We recognize that dad is not only the one to toss us high into the air, teach us to ride a bike and fix its flat, loosen the tight grip on the pickle jar, move our boxes as we go away to college and comfort us when we make mistakes, but fathers also provide the security that keeps kids in school, and out of drugs, mischief and prisons.  Social science clearly shows that having a father in the home lessens substantially the risks of unhappy, delinquent children in society.

I wish to thank Tom Christensen for the following write up on fathers.  Having been involved in pro-family work for over 25 years and as the father of 15 children, Tom certainly understands the importance of fathers and families in a healthy society!

Cordially,

Carol Soelberg
President, United Families International

Father’s Day was first officially recognized by President Johnson in a presidential proclamation issued in 1966, then signed into law as a national holiday by President Nixon in 1972.

It is is now celebrated by virtually every nation in the world.  Father’s Day is a day to remember the sacrifices and contributions of fathers.  However, it is a day to recognize something more.   As President Obama highlighted in his Father’s Day proclamation last year, it is a time to observe the devastation caused when fathers are missing in the lives of their children:

An active, committed father makes a lasting difference in the life of a child.  When fathers are not present, their children and families cope with an absence government cannot fill.
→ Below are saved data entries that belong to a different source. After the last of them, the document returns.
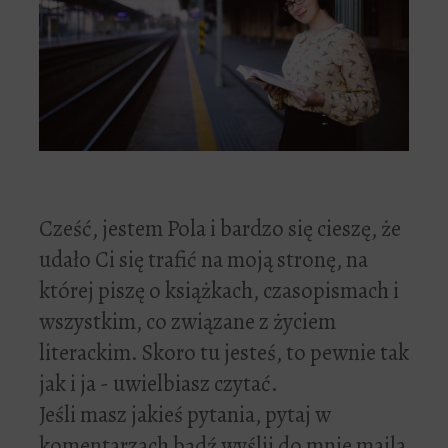
Cześć, jestem Pola i bardzo się cieszę, że
udało Ci się trafić na moją stronę, na
której piszę o książkach, czasopismach i
wszystkim, co związane z życiem
literackim. Skoro tu jesteś, to pewnie tak
jak i ja - uwielbiasz czytać.
Jeśli masz jakieś pytania, pytaj w
komentarzach bądź wyślij do mnie maila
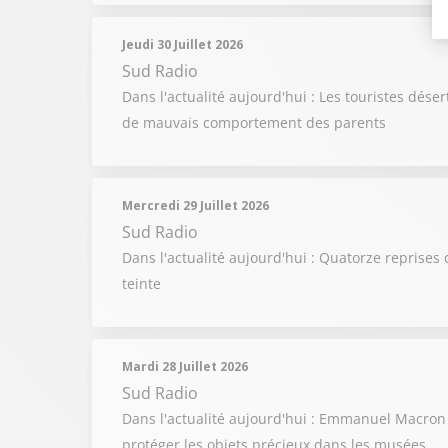
Jeudi 30 Juillet 2026
Sud Radio
Dans l'actualité aujourd'hui : Les touristes dése
de mauvais comportement des parents
Mercredi 29 Juillet 2026
Sud Radio
Dans l'actualité aujourd'hui : Quatorze reprises 
teinte
Mardi 28 Juillet 2026
Sud Radio
Dans l'actualité aujourd'hui : Emmanuel Macron
protéger les objets précieux dans les musées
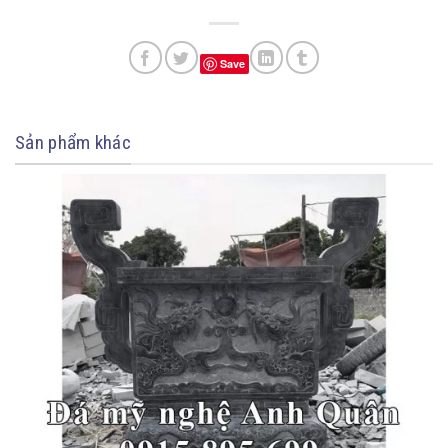
Save
Sản phẩm khác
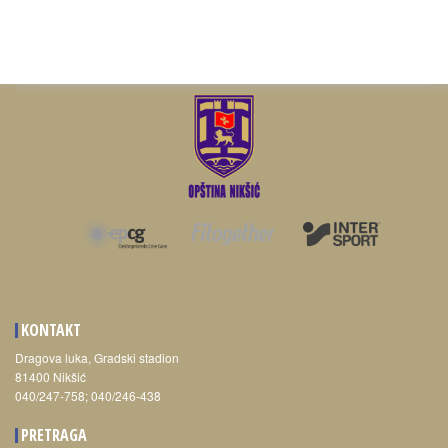
KONTAKT
Dragova luka, Gradski stadion
81400 Nikšić
040/247-758; 040/246-438
PRETRAGA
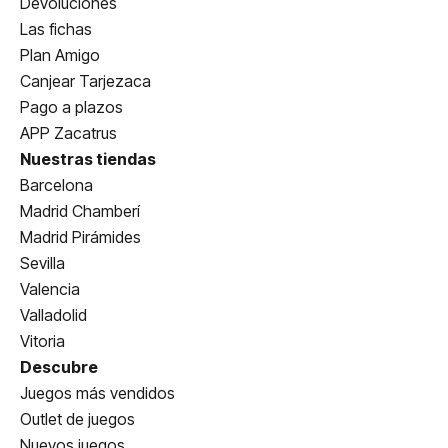
Devoluciones
Las fichas
Plan Amigo
Canjear Tarjezaca
Pago a plazos
APP Zacatrus
Nuestras tiendas
Barcelona
Madrid Chamberí
Madrid Pirámides
Sevilla
Valencia
Valladolid
Vitoria
Descubre
Juegos más vendidos
Outlet de juegos
Nuevos juegos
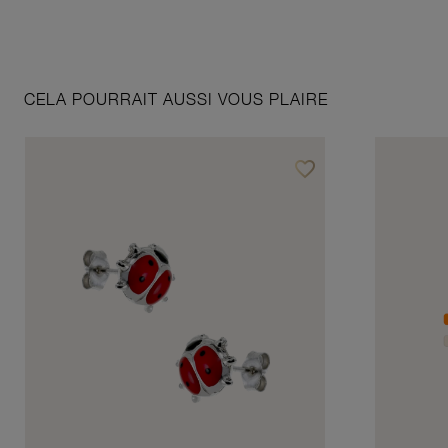
CELA POURRAIT AUSSI VOUS PLAIRE
favorite_border
Ajouter à vos favoris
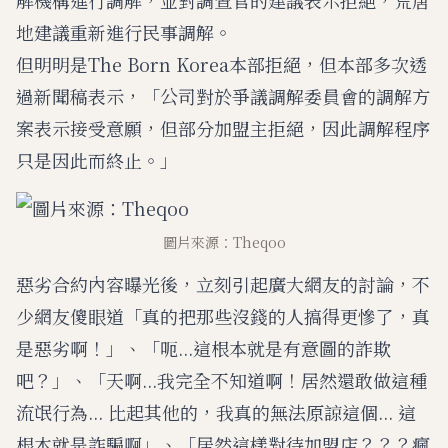
解機構進行調解，並對調查官的建議表示拒絕，荒唐
地建議重新進行民事調解。
但明明是The Born Korea本部拒絕，但本部多次透
過新聞稿表示，「公司對於爭議調解委員會的調解方
案表示接受意願，但部分加盟主拒絕，因此調解程序
只是因此而終止。」
圖片來源：Theqoo
惡劣合約內容曝光後，立刻引起廣大網友的討論，不
少網友傻眼道「真的把那些沒錢的人搞得更慘了，真
是惡劣啊！」、「呃...這根本就是有意圖的詐欺
吧？」、「天啊...我完全不知道啊！居然還敢做這種
流氓行為... 比起其他的，我真的無法原諒這個... 這
根本就是詐騙啊」、「居然這樣對待加盟店？？？瘋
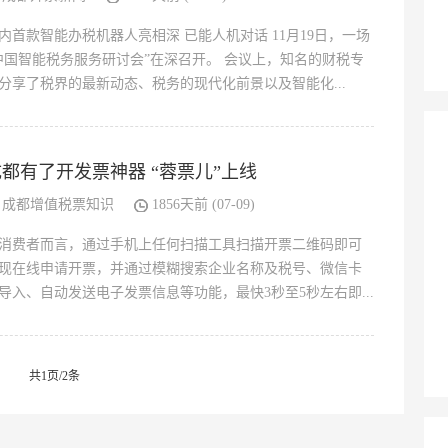
内首款智能办税机器人亮相深 已能人机对话 11月19日，一场
中国智能税务服务研讨会”在深召开。 会议上，知名的财税专
分享了税界的最新动态、税务的现代化前景以及智能化...
成都有了开发票神器 “蓉票儿”上线
成都增值税票知识
1856天前 (07-09)
消费者而言，通过手机上任何扫描工具扫描开票二维码即可
现在线申请开票，并通过模糊搜索企业名称及税号、微信卡
导入、自动发送电子发票信息等功能，最快3秒至5秒左右即...
共1页/2条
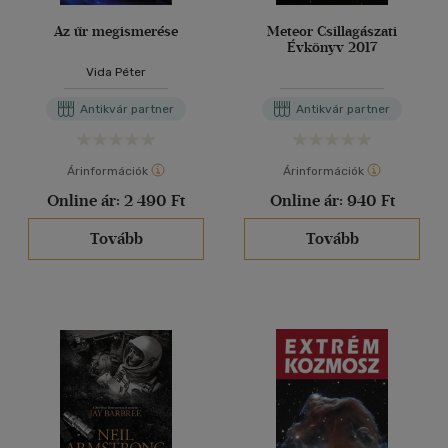
Az űr megismerése
Meteor Csillagászati
Évkönyv 2017
Vida Péter
Antikvár partner
Antikvár partner
Árinformációk
Árinformációk
Online ár:
2 490 Ft
Online ár:
940 Ft
Tovább
Tovább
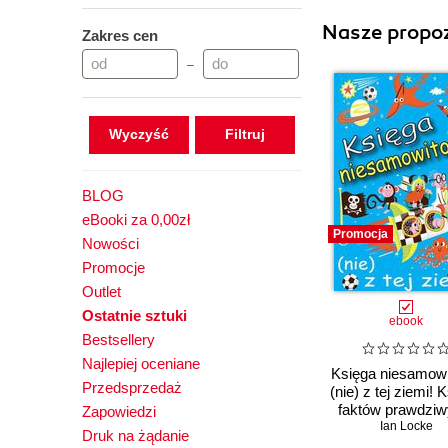
Nasze propoz
Zakres cen
–
Wyczyść
BLOG
eBooki za 0,00zł
Promocja
Nowości
Promocje
Outlet
Ostatnie sztuki
ebook
Bestsellery
Najlepiej oceniane
Księga niesamowi
Przedsprzedaż
(nie) z tej ziemi! 
faktów prawdziw
Zapowiedzi
choć niezwykł
Ian Locke
Druk na żądanie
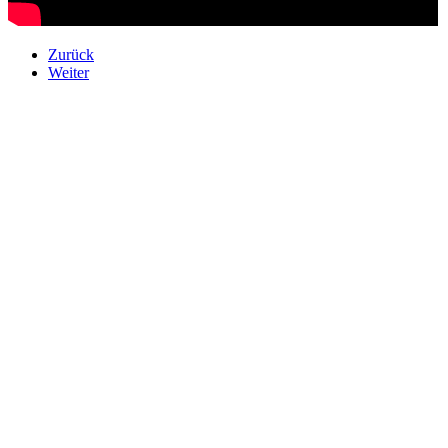
Zurück
Weiter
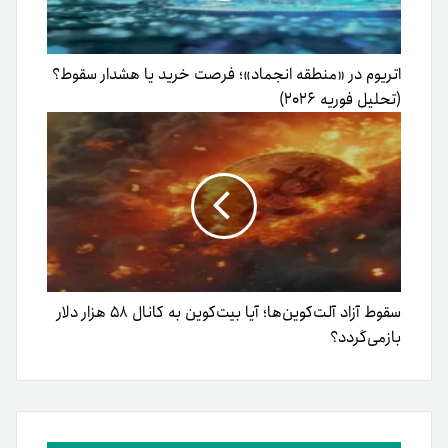
اتریوم در «منطقه انجماد»؛ فرصت خرید یا هشدار سقوط؟
(تحلیل فوریه ۲۰۲۶)
سقوط آزاد آلت‌کوین‌ها؛ آیا بیت‌کوین به کانال ۵۸ هزار دلار
بازمی‌گردد؟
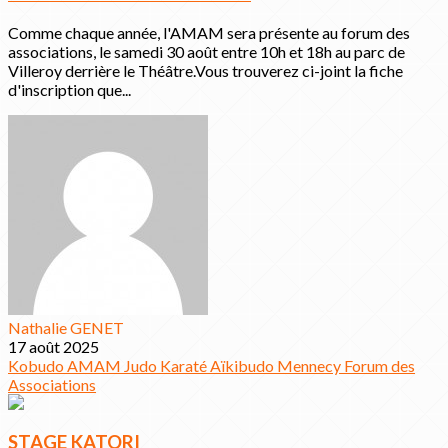
Comme chaque année, l'AMAM sera présente au forum des
associations, le samedi 30 août entre 10h et 18h au parc de
Villeroy derrière le Théâtre.Vous trouverez ci-joint la fiche
d'inscription que...
Nathalie GENET
17 août 2025
Kobudo
AMAM
Judo
Karaté
Aïkibudo
Mennecy
Forum des
Associations
STAGE KATORI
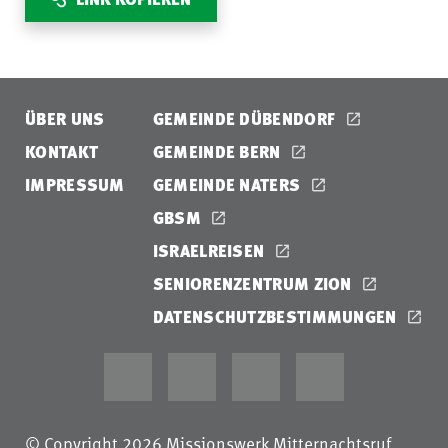
ÜBER UNS
GEMEINDE DÜBENDORF
KONTAKT
GEMEINDE BERN
IMPRESSUM
GEMEINDE NATERS
GBSM
ISRAELREISEN
SENIORENZENTRUM ZION
DATENSCHUTZBESTIMMUNGEN
© Copyright 2026 Missionswerk Mitternachtsruf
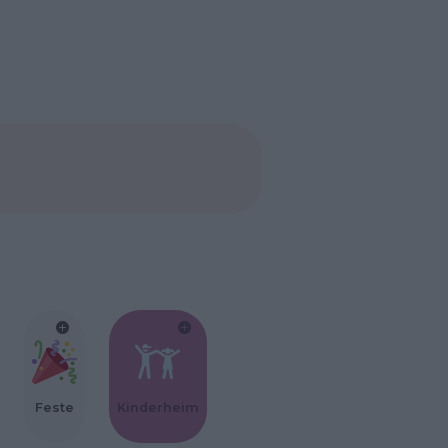
Feste
Kinderheim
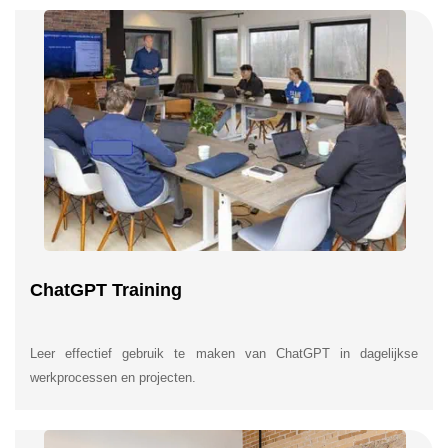
ChatGPT Training
Leer effectief gebruik te maken van ChatGPT in dagelijkse
werkprocessen en projecten.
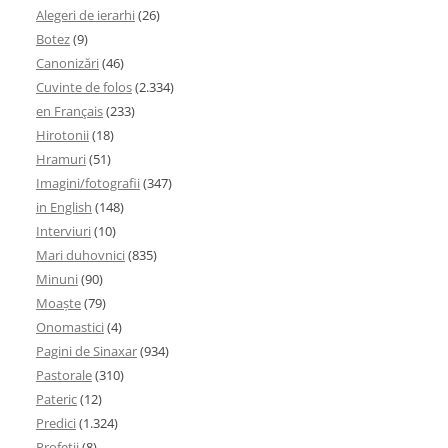
Alegeri de ierarhi
(26)
Botez
(9)
Canonizări
(46)
Cuvinte de folos
(2.334)
en Français
(233)
Hirotonii
(18)
Hramuri
(51)
Imagini/fotografii
(347)
in English
(148)
Interviuri
(10)
Mari duhovnici
(835)
Minuni
(90)
Moaşte
(79)
Onomastici
(4)
Pagini de Sinaxar
(934)
Pastorale
(310)
Pateric
(12)
Predici
(1.324)
Profetii
(8)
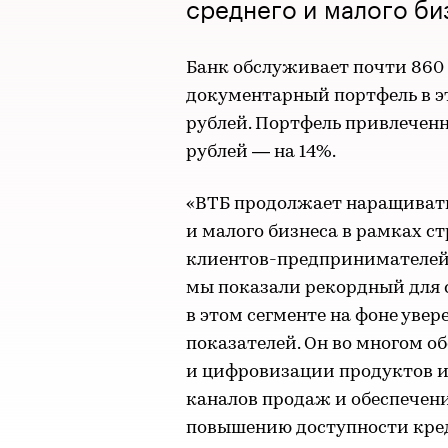
среднего и малого би
Банк обслуживает почти 860
документарный портфель в эт
рублей. Портфель привлеченны
рублей — на 14%.
«ВТБ продолжает наращивать
и малого бизнеса в рамках 
клиентов-предпринимателей 
мы показали рекордный для 
в этом сегменте на фоне уве
показателей. Он во многом о
и цифровизации продуктов и
каналов продаж и обеспечен
повышению доступности кред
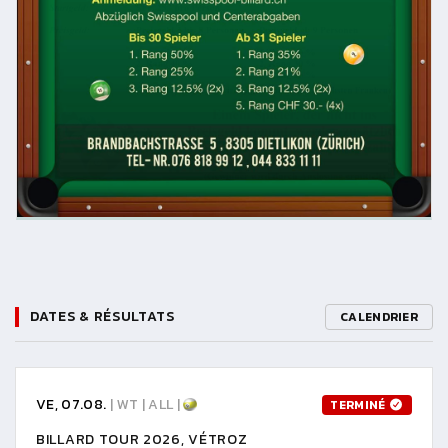
DATES & RÉSULTATS
CALENDRIER
VE, 07.08.
| WT | ALL |
TERMINÉ
BILLARD TOUR 2026, VÉTROZ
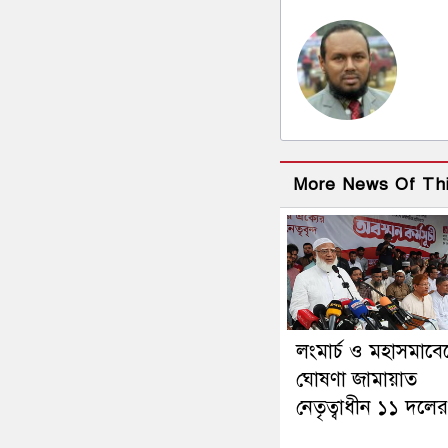
More News Of Th
লংমার্চ ও মহাসমাব
ঘোষণা জামায়াত
নেতৃত্বাধীন ১১ দলের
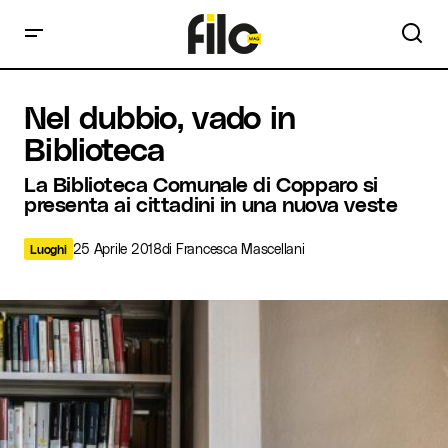
Nel dubbio, vado in Biblioteca
Nel dubbio, vado in
Biblioteca
La Biblioteca Comunale di Copparo si
presenta ai cittadini in una nuova veste
25 Aprile 2018
di
Francesca Mascellani
Luoghi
A year before President Johnson instituted Father’s Day as a national holiday, an obscure Assistant Secretary of Labor named Daniel Patrick Moynihan ignited a national controversy when he documented similar conclusions in his prophetic report: “The Negro Family:  The Case for National Action.”  The “Moynihan report” substantiated the fact that entrenched, multigenerational poverty in the inner-city is fueled by the absence of fathers in the home. Years later, senior Democratic Senator Moynihan (now deceased) elaborated:

From the wild Irish slums of the 19th century eastern seaboard, to the riot-torn suburbs of the Los Angeles, there is one unmistakable lesson in American history:  a community that allows a large number of young men to grow up in broken families, dominated by women, never acquiring any stable relationship to male authority, never acquiring any rational expectations about the future–that community asks for and gets chaos.

Fatherlessness at the time of the Moynihan report was primarily a black problem.  At the time of the Moynihan report, nearly 20% of all black children were born to unmarried mothers. Today, according to 2009 US Census data, nearly 20% of all white children are born to single mothers.  Among blacks, the rate is currently well above 60% and would be higher if the U.S. Census still counted children living with two unmarried parents as living in a single-parent household.

The problem of fatherlessness is a national epidemic driving our most urgent social problems: crime, illiteracy, poverty, abuse.  The epidemic is not an excessive number of pregnancies, which some assert should be reduced through expanded public sex education and reproductive health services.  The problem, as documented in the Moynihan report, is excessive out-of-wedlock pregnancies, which can only be addressed by the return of responsible men (and women) to traditional marriage and basic parental responsibilities.

In a few days, President Obama will issue another Father’s Day proclamation, honoring the nation’s fathers both living and deceased.  Such a declaration and ensuing celebration is fitting and proper.   But as a nation, we must set a higher standard for fathers.  We must especially honor those who enter into a marital covenant and keep it their entire lives with fidelity–those who commit their “lives, fortunes, and sacred honor” to the care and maintenance of a family.  This is the common lot, but most fulfilling and essential duty, of mankind

Tom Christensen and his wife of 28 years, Dixy, reside in South Jordan, Utah where they are successfully raising their last ten of fifteen children. Christensen, who served for five years as CEO of United Families, lead delegations and spoke at UN conferences in New York, Nairobi, the Hague, Lisbon and Geneva, and published several articles on family policy. Christensen was featured in the front page Deseret News series, “Utahns Making a Difference Abroad,” and received in Budapest in behalf of United Families, the “Family and Peace Award” from the World Association of Non-Governmental Organizations.                 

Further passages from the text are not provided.